I was watching a set of lectures on introductory real analysis. LINK. Brazilian portuguese only unfortunately.

The lecturer starts defining (his own words):

Peano's axioms

Let $\mathbb{N}={1,2,3,\dots}$:

1. There exists an injective function $s:\mathbb{N}\rightarrow\mathbb{N}$;
2. There exists an element $1$ such that $1 \in \mathbb{N}$ but $1 \notin s(\mathbb{N})$, i.e. $1 \notin Im(s)$;
3. (induction) Let $A$ be a set such that $A \subset \mathbb{N}$. If $1 \in A$ and ($n \in A \implies s(n) \in A$) then $A = \mathbb{N}$.

I'm still learning the very (very) basics of this, so I'm not sure whether this a proper way to define this stuff neither I can tell if these are right or wrong.

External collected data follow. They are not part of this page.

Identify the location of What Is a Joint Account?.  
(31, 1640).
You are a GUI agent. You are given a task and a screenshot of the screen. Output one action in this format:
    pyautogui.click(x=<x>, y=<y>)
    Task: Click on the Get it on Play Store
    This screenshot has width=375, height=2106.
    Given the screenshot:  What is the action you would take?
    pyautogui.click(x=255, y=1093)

The question that bugs me is:

1. He assumed that there is such a thing as a "function" and also assumed "advanced" concepts like "injection". Can he do that given we are in the terrain of very primitive mathematical foundation, i.e. things that all other things build upon in math? In my beginner's math mind he should have used more primitive mathematical concepts (I'm not sure which ones exactly).

Answer 1

As others have pointed out, things like "injective function" can be rephrased in more elementary way. The induction axiom is where all the action is. In order to make sense of the induction axiom, we need to have a notion of arbitrary subsets of $\mathbb N,$ which requires some set theoretical commitments. In other words, we need second-order and not merely first-order logic to state and interpret this.

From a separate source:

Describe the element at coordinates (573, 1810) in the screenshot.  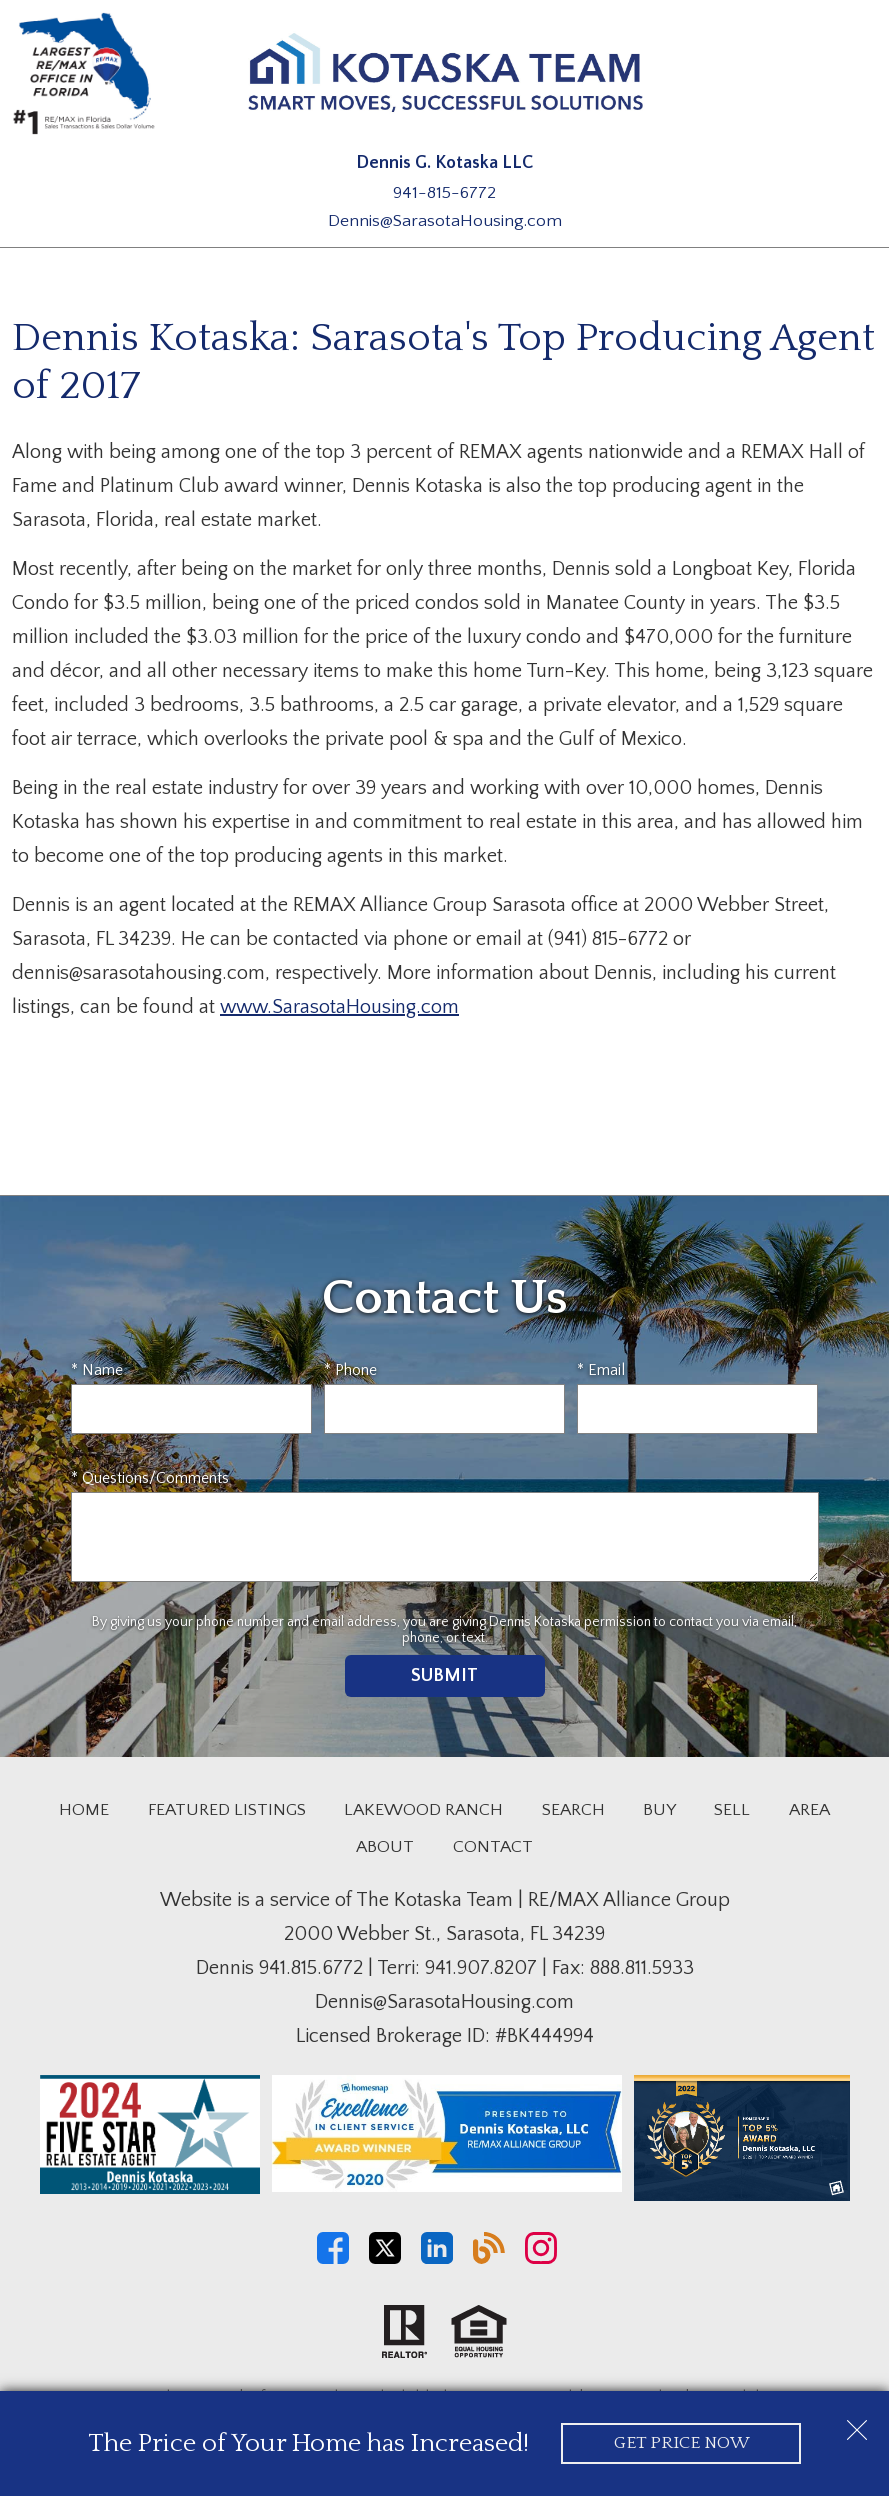 I see `Search` at that location.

One way to "get around" this is to replace the induction axiom with a first-order schema. So we have for each first-order formula $\varphi(x,\vec y)$, a first-order induction axiom Ind$_\varphi$: $$ \forall \vec y\;((\varphi(0,\vec y)\land \forall x\;(\varphi(x,\vec y)\to \varphi(Sx,\vec y)))\to \forall x\;\varphi(x,\vec y)).$$

Now our theory is first-order and we can make sense of it without any set theory. However, it's also much weaker and does not determine the natural numbers up to isomorphism (in other words, it has nonstandard models, which is pretty much inevitable with purely first-order axiomatizations).

In my experience "Peano Axioms" refers to the five axioms in the second-order formulation. Whereas "Peano Arithmetic" (aka PA) refers to a first-order axiomatization with an infinite schema of induction axioms that also includes the arithmetical operations $+$ and $\cdot$ in the language.

Answer 2

Peano arithmetic is usually defined in a way to avoid this. It is not hard to change. Instead of defining successor as a function, you say "Every integer has a successor." And instead of saying it is an injective function, you say "If $n, m$ have the same successor, then $n = m$."

Answer 3

I like very much the way Terence Tao describes the Peano's axioms.

Complementing the answer given by @MichaelBarz and the comments of @ThomasAndrews, I advise you to consider the following formulation:

1. $0$ is a natural number.
2. Every successor of a natural number is a natural number.
3. $0$ is not the successor of any natural number.
4. Different natural numbers have different successors.
5. Induction axiom.

In his book "Analysis I", he discusses the motivation for each of them. It is very enlightening.

Hopefully this helps!